Stored data entries:
------------------------------------------------

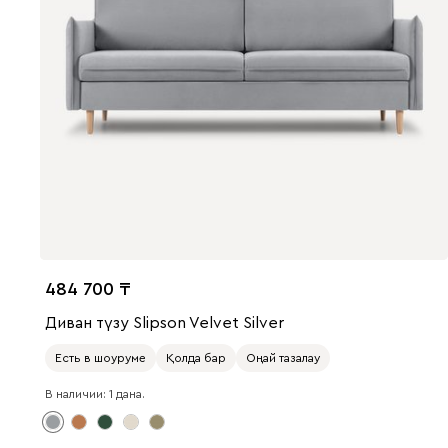
484 700
Диван түзу Slipson Velvet Silver
Есть в шоуруме
Қолда бар
Оңай тазалау
В наличии: 1 дана.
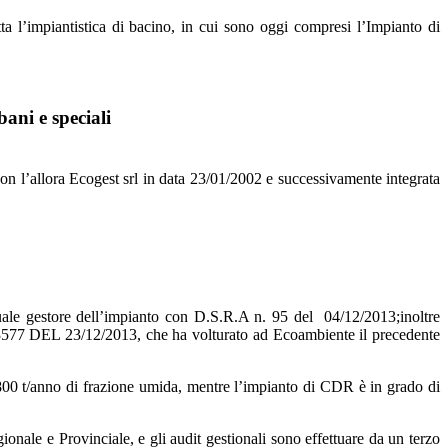
tta l’impiantistica di bacino, in cui sono oggi compresi l’Impianto di
ani e speciali
on l’allora Ecogest srl in data 23/01/2002 e successivamente integrata
ale gestore dell’impianto con D.S.R.A n. 95 del 04/12/2013;inoltre
n. 3577 DEL 23/12/2013, che ha volturato ad Ecoambiente il precedente
6.800 t/anno di frazione umida, mentre l’impianto di CDR è in grado di
nale e Provinciale, e gli audit gestionali sono effettuare da un terzo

------------------------------------------------

TASK BRIEF:
In the copy, include each entry exactly as written and none of the pictures.

ANSWER BOX:
484 700
Диван түзу Slipson Velvet Silver
Есть в шоуруме
Қолда бар
Оңай тазалау
В наличии: 1 дана.
tta l’impiantistica di bacino, in cui sono oggi compresi l’Impianto di
ani e speciali
on l’allora Ecogest srl in data 23/01/2002 e successivamente integrata
ale gestore dell’impianto con D.S.R.A n. 95 del 04/12/2013;inoltre
n. 3577 DEL 23/12/2013, che ha volturato ad Ecoambiente il precedente
6.800 t/anno di frazione umida, mentre l’impianto di CDR è in grado di
nale e Provinciale, e gli audit gestionali sono effettuare da un terzo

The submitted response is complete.